Snorting hard enough to nearly flip his mustache, Augustus Smythe stepped forward. “About time you got here.”
“It is?”
“I should think so. We’re on a commuter plane to Toronto in two hours and then it’s off to sunny Florida.”
“Florida?”
“We have a nice little condo in a seniors building only a block from the ocean.” Mrs. Abrams wrapped both hands around Augustus Smythe’s upper arm and beamed. “You’ll have to come down and see us some time, Connie.”
“Claire.” This was all just a little more than she could cope with right now.
“Don’t contradict,” Smythe warned her. “It’s rude. And what’s more,” he continued, turning his scowl on his companion, “she can’t come see us, she’ll be here.”
“No.” Claire raised both hands. “I’m not…”
“You are. You’re the new Keeper for this whole region. Check your damned e-mail on occasion, why don’t you. There you are, McIssac, I wondered where you’d got to. Figured you wouldn’t be far.”
“Mr. Smythe? Mrs. Abrams?” Dean’s astonished gaze slid off the shelf of lime-green supported bosom exposed in the open parka and wandered around the hall, unsure of where it was safe to alight.
“Hello, dear boy. My, you’re looking well.”
“Thank you, um, you, too.”
She released her grip on Augustus Smythe’s arm just long enough to wave at the elevator. “We’ve been working on our tans.”
“No time for chitchat.” One hairy-knuckled finger jabbed toward Dean…“McIssac here will run the guesthouse.”…then changed direction to jab at Claire. “You’ll take care of the metaphysical from Brockville to Belleville with this as your base. He needs to be more than your love slave, and this area needs a permanent Keeper. Your cat looks like he could use a few less nights sleeping rough, too.”
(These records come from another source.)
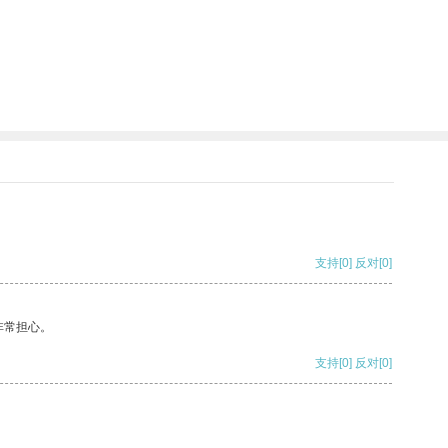
支持
[0]
反对
[0]
非常担心。
支持
[0]
反对
[0]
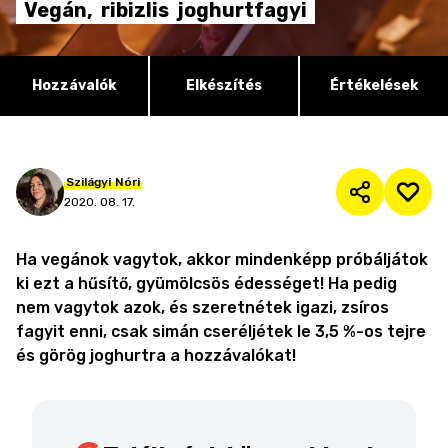
Vegán,
ribizlis
joghurtfagyi
Hozzávalók
Elkészítés
Értékelések
Szilágyi
Nóri
2020. 08. 17.
Ha vegánok vagytok, akkor mindenképp próbáljátok
ki ezt a hűsítő, gyümölcsös édességet! Ha pedig
nem vagytok azok, és szeretnétek igazi, zsíros
fagyit enni, csak simán cseréljétek le 3,5 %-os tejre
és görög joghurtra a hozzávalókat!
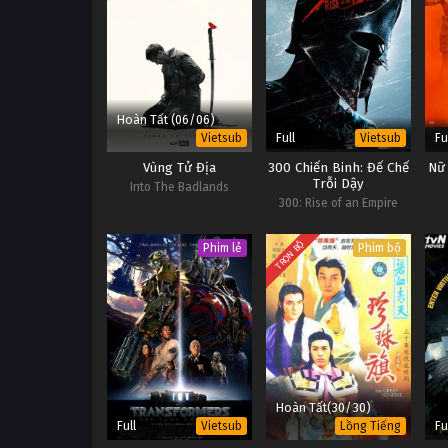
Hoàn Tất (06/06)
Full
Fu
Vietsub
Vietsub
Vùng Tử Địa
300 Chiến Binh: Đế Chế
Nữ
Trỗi Dậy
Into The Badlands
300: Rise of an Empire
TRỌN BỘ
Phim lẻ
Phim bộ
Hoàn Tất(30/30)
Full
Fu
Vietsub
Lồng Tiếng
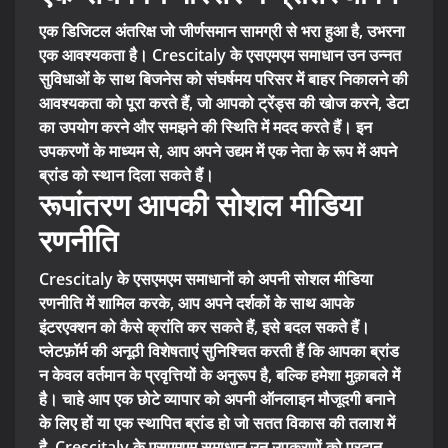
एक डिजिटल अंतरिक्ष जो जीर्णसमान सामग्री से भरा हुआ है, उभरना
एक आवश्यकता है। Crescitaly के एसएमएम समाधान उन उन्नत
सुविधाओं के साथ बिजनेस को संघर्षमय परिसर में बाहर निकालने की
आवश्यकता को पूरा करते हैं, जो आपको ट्रेंड्स की खोज करने, डेटा
का उपयोग करने और समझने की स्थिति में मदद करते हैं। इन
उपकरणों के माध्यम से, आप अपने उद्यम में एक नेता के रूप में अपने
ब्रांड को स्थान दिला सकते हैं।
रूपांतरण आपकी सोशल मीडिया
रणनीति
Crescitaly के एसएमएम समाधानों को अपनी सोशल मीडिया
रणनीति में शामिल करके, आप अपने दर्शकों के साथ आपके
इंटरएक्शन को कैसे क्रांति कर सकते हैं, इसे बदल सकते हैं।
प्लेटफ़ॉर्म की अनूठी विशेषताएं सुनिश्चित करती हैं कि आपका ब्रांड
न केवल वर्तमान के प्रवृत्तियों के अनुरूप है, बल्कि हमेशा मुक़ाबले में
है। चाहे आप एक छोटे व्यापार को अपनी ऑनलाइन मौजूदगी बनाने
के लिए हों या एक स्थापित ब्रांड हो जो सतत विकास की तलाश में
है, Crescitaly के एसएमएम समाधान उन उपकरणों को प्रदान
“He’s never slept any rougher than a Motel Six,” Claire protested.
“It was awful,” Austin sighed.
“No doubt.”
“Just wait a minute.” Her urge to grab Augustus Smythe’s arm aborted when he turned to glare. “Keepers my age don’t get tied to one place.”
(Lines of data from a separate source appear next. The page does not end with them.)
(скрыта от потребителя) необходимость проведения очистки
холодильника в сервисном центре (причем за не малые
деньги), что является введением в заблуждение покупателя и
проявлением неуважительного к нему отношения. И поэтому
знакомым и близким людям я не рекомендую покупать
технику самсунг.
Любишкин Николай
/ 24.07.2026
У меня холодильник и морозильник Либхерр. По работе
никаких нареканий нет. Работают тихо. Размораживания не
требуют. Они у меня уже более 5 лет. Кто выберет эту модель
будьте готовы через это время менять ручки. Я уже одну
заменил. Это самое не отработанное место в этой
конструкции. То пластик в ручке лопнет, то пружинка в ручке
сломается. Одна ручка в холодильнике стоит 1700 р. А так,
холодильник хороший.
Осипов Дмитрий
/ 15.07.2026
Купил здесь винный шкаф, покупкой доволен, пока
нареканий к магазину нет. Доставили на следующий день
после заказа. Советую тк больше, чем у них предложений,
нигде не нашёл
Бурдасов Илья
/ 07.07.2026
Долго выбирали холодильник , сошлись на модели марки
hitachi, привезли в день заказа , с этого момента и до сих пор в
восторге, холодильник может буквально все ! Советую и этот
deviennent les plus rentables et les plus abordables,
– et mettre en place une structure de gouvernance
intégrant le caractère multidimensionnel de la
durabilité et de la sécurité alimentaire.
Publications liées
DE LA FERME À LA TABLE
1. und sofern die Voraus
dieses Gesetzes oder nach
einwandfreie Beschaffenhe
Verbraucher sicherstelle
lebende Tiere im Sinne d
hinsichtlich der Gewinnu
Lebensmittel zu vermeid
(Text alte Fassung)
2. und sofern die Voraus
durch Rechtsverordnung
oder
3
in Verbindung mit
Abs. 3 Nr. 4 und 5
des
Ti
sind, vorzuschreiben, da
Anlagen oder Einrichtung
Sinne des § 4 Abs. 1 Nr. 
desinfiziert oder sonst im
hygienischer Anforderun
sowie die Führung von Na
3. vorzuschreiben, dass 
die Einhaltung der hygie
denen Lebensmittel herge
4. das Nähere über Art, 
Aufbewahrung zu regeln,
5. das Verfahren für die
“Times are changing. Thanks to modern communications, modern transportation, and spandex, Keepers can get to sites before they grow big enough to be dangerous.”
“I’ve closed dangerous sites!”
“You dead yet? Then don’t argue with me. A century ago, you’d have beaten considerable odds to be alive at your age. But now, fewer Keepers die, more Keepers are alive, the lineage can cover more of the world safely and still have what resembles a life. It’s basic math. Your sister’ll probably spend her first few years closing sites no one’s been powerful enough to close until now. If she doesn’t blow herself to kingdom come first.”
It sounded good. But there had to be a catch. “So eventually the world won’t need us.”
“Did I say people were getting smarter?” He turned to Mrs. Abrams. “Did you hear me say that people are getting smarter?”
She beamed down at him. “I surely didn’t, puddin’.”
“There, see? The dumb asses in this world will always need someone to clean up after them. You’re just getting a chance to live happily ever after while you do it. We’ll get changed and out of your way. Coming, Mags?”
“Coming, puddin’.”
“That was surreal,” Austin observed as the two turned the corner into the office and then disappeared into Augustus Smythe’s apartment.
Strangely uncertain, Claire looked around at the guesthouse—stopped looking around when her gaze got to Dean. “You want to stay, don’t you?”
He shrugged. “It’s your choice, Boss.”
“Our choice.”
About to defer, he suddenly shook his head. “Then, yes. I want to stay.”
“Because you want to be more than my love slave?”
“I never said that. Just promise me something,” he added after a moment, capturing her face in both hands and holding it far enough away from his that he could look into her eyes. “Never call me puddin’.”
Claire shuddered. “I think I can safely promise you that.”
“Hey!”
They moved apart again as Diana and Samuel came down the hall.
“Was that who I think that was?”
“Yes.”
“With…?”
“Yes.”
“Why?”
“They’re moving to Florida together, Dean’s taking over the guesthouse and, if Augustus Smythe is to be trusted, which, of course, he isn’t, I’m now covering a specific area…” She patted one of the hunter green walls almost fondly. “…based around this very building.”